What the task asks:
Transcribe only part of the material below: the lines from the one containing "Artist Profile" through the one containing "mbat Training", inclusive, exactly as written.

** Opening Extracted information block **

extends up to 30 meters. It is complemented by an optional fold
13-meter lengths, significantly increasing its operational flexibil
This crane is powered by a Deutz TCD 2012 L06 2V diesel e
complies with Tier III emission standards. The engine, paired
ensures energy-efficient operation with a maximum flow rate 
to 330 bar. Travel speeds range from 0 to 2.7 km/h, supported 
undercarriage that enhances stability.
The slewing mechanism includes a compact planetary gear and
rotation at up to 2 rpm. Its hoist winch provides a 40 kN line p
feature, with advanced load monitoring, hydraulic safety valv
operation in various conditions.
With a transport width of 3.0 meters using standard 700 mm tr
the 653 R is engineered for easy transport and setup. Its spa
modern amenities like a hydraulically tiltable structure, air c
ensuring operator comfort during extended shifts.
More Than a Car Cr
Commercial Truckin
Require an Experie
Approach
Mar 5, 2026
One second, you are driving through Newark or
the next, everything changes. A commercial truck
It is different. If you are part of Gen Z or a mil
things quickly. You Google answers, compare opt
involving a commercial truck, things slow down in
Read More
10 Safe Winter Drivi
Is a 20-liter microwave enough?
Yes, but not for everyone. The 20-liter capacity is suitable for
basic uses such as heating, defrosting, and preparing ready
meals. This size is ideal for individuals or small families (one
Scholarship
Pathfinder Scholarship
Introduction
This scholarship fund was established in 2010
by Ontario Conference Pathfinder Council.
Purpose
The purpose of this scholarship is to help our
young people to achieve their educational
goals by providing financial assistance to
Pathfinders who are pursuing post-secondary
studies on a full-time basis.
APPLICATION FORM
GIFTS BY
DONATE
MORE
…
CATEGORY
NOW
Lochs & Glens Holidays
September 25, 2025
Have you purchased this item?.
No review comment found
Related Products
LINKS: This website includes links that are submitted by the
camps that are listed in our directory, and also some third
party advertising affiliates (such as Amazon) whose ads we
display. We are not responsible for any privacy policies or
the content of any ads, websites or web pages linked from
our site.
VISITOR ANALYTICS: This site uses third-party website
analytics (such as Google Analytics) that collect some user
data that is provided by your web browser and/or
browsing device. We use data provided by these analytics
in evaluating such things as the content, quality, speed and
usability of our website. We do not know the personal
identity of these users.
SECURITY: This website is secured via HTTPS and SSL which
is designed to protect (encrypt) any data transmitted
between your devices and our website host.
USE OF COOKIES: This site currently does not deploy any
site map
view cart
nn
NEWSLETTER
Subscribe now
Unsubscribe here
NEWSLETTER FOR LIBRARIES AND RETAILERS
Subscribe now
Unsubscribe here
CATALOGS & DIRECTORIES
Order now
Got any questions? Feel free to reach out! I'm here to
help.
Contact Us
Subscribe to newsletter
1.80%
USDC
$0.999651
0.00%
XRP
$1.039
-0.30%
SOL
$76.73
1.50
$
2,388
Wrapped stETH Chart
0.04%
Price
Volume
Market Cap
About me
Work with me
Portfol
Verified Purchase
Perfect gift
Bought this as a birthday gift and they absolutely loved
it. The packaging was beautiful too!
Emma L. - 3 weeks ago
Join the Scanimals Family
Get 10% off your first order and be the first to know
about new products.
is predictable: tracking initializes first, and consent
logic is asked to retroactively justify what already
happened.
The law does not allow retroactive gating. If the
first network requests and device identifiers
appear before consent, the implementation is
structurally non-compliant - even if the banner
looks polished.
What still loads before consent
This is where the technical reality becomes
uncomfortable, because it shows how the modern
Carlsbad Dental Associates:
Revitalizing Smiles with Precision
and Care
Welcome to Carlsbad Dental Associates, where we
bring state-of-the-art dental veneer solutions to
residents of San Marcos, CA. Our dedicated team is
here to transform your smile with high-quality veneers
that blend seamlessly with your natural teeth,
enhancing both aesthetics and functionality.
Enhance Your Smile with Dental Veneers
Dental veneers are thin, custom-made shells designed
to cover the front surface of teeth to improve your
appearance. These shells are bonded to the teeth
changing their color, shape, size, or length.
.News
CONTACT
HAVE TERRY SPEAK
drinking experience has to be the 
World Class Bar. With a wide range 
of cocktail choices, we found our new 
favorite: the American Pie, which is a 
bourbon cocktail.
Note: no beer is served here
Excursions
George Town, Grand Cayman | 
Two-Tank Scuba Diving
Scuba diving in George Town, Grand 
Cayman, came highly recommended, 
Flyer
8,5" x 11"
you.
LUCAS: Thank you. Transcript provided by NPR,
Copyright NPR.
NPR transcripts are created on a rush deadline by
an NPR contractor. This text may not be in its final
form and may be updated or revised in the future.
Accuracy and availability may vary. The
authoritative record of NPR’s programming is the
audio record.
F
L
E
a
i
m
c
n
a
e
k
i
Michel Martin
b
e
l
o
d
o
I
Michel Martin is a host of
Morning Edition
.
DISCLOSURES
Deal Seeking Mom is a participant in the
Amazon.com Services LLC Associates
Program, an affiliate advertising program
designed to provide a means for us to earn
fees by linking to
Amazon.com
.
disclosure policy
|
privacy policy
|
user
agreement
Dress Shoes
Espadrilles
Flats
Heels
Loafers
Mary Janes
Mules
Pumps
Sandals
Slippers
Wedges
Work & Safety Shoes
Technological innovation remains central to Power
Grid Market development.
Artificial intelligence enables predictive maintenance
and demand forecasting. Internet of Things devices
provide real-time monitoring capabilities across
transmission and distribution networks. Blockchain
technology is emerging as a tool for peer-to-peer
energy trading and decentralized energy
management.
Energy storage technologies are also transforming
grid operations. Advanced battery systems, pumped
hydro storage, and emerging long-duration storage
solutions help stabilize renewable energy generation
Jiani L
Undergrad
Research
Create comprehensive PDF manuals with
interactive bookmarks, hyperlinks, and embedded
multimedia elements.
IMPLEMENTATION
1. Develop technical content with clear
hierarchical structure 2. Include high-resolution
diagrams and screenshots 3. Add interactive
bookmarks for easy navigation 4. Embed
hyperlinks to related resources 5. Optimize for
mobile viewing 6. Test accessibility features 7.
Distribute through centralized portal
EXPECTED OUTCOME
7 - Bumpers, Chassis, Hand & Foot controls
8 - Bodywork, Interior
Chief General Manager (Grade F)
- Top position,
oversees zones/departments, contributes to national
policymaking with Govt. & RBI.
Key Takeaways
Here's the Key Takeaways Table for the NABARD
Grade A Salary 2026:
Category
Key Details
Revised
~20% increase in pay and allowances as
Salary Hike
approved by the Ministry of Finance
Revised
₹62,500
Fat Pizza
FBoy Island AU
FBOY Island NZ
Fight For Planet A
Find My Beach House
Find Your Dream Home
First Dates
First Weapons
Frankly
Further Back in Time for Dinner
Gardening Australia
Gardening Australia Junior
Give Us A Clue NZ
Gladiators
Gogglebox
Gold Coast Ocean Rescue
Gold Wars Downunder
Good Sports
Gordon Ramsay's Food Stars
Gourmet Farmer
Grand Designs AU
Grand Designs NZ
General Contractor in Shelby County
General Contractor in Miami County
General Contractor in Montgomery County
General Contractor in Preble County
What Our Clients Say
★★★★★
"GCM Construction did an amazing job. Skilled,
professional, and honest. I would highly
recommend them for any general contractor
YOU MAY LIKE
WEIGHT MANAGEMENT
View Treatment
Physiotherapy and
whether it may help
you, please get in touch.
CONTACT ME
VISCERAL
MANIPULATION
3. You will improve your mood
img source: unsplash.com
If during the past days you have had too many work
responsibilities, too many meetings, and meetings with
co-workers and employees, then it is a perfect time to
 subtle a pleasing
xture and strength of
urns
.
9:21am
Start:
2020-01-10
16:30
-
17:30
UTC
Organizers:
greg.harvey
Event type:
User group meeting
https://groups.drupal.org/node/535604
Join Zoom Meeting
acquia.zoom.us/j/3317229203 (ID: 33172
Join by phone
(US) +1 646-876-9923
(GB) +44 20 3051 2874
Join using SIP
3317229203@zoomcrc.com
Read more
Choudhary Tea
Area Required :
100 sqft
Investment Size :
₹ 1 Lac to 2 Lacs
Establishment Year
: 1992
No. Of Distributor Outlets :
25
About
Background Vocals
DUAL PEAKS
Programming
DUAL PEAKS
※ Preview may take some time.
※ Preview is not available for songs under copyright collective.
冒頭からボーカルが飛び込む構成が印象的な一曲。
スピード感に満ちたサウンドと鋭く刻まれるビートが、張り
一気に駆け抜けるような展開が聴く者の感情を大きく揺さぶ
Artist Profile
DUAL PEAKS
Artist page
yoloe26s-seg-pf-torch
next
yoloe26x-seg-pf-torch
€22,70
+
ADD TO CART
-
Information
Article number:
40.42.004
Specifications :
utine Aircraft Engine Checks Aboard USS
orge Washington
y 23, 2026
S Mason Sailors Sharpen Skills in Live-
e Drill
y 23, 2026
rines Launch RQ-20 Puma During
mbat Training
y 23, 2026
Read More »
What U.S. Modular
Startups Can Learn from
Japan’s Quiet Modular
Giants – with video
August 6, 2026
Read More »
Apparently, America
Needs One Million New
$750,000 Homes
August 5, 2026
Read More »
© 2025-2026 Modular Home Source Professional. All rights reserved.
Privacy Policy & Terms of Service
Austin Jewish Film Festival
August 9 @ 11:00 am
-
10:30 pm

** Closing Extracted information block **

Answer for the task:
Artist Profile
DUAL PEAKS
Artist page
yoloe26s-seg-pf-torch
next
yoloe26x-seg-pf-torch
€22,70
+
ADD TO CART
-
Information
Article number:
40.42.004
Specifications :
utine Aircraft Engine Checks Aboard USS
orge Washington
y 23, 2026
S Mason Sailors Sharpen Skills in Live-
e Drill
y 23, 2026
rines Launch RQ-20 Puma During
mbat Training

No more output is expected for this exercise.